Social-learning theorists agree that learning is a social and individualised activity and that knowledge is socially constructed, and “this implies that the social, historical and cultural contexts, together with the individual’s setting in all these, determine the content, style and methods of learning” (Jarvis et al., 2003, p. 43). Looking through the lens of social identity theory and socio-cultural theory I explore how teachers who attended school during the apartheid era construct themselves as particular teacher-learners in post-apartheid South Africa. I analyse and interpret how teachers as agents of change or “vehicles of power”, (Foucault, 1980, p. 98) disrupt, resist, or defy imposed discourses of race, class and gender
Chapter 3 Research methodology
and the residues of apartheid through their self-directed learning, as noted by Francis et al.
(2003).
Through this lens, I examine the lives of these teachers and how they negotiate meanings of race, class and gender and the dominant discourses of schooling as they make new meanings for themselves as teacher-learners.
3.5.3 Lens 3: Practices of self-directed learning and change (Chapter 6)
This section of analysis is in response to the third sub-question: How do the meanings of teacher-learner inform teachers’ learning practices? I use Evans’s (2002) concepts of professionality and professionalism, combined with Bell and Gilbert’s model on professional learning (1996), as a lens for examining the practices of self-directed learning and change of teachers in post-apartheid South Africa. Given that professional development and continuous professional development in South African public schools are externally driven, I focus on how teachers as “initiators of change” take responsibility for their own learning and identify spaces within which their learning takes place (Day et al., 2002).
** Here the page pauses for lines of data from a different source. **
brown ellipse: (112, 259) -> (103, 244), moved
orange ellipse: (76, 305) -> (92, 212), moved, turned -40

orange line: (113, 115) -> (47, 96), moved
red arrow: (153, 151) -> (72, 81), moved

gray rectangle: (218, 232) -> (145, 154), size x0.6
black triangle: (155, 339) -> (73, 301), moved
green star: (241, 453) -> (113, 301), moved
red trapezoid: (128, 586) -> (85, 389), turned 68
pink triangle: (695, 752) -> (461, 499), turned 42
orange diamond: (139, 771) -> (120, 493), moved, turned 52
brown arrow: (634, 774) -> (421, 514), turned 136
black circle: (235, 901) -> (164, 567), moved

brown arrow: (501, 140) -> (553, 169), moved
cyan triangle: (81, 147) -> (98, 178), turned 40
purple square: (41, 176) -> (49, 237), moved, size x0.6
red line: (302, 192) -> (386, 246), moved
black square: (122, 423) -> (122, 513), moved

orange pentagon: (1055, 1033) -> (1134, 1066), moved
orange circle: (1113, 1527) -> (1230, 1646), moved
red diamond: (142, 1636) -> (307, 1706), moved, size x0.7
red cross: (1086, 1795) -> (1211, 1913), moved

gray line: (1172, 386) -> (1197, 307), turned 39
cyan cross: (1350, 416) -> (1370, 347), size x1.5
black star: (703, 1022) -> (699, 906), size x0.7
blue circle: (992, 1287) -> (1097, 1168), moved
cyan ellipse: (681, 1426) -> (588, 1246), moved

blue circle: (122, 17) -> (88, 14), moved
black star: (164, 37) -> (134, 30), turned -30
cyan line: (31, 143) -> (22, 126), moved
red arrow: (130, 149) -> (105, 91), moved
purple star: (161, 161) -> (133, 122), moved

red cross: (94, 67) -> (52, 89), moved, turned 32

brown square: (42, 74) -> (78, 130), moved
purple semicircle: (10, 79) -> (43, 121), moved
Through the lens of socio-cultural theory of learning I explore the dynamic connection between who teachers are and how they learn as reflective practitioners, as recognised by Jarvis and Parker (2005). As teachers reflect on their learning, what meanings do they give to their practice as teacher-learners (Jarvis, 2005)? In this section of analysis I show how teachers engage with learning for change within the socio-cultural contexts of their schools. I examine the formal and informal contexts in which learning for change takes place.
I analyse how teachers engage in various practices of learning within the schooling community as they learn with others, through others and through the self. I also analyse learning that takes place outside the schooling community and how these spaces contribute to teachers’ learning for change.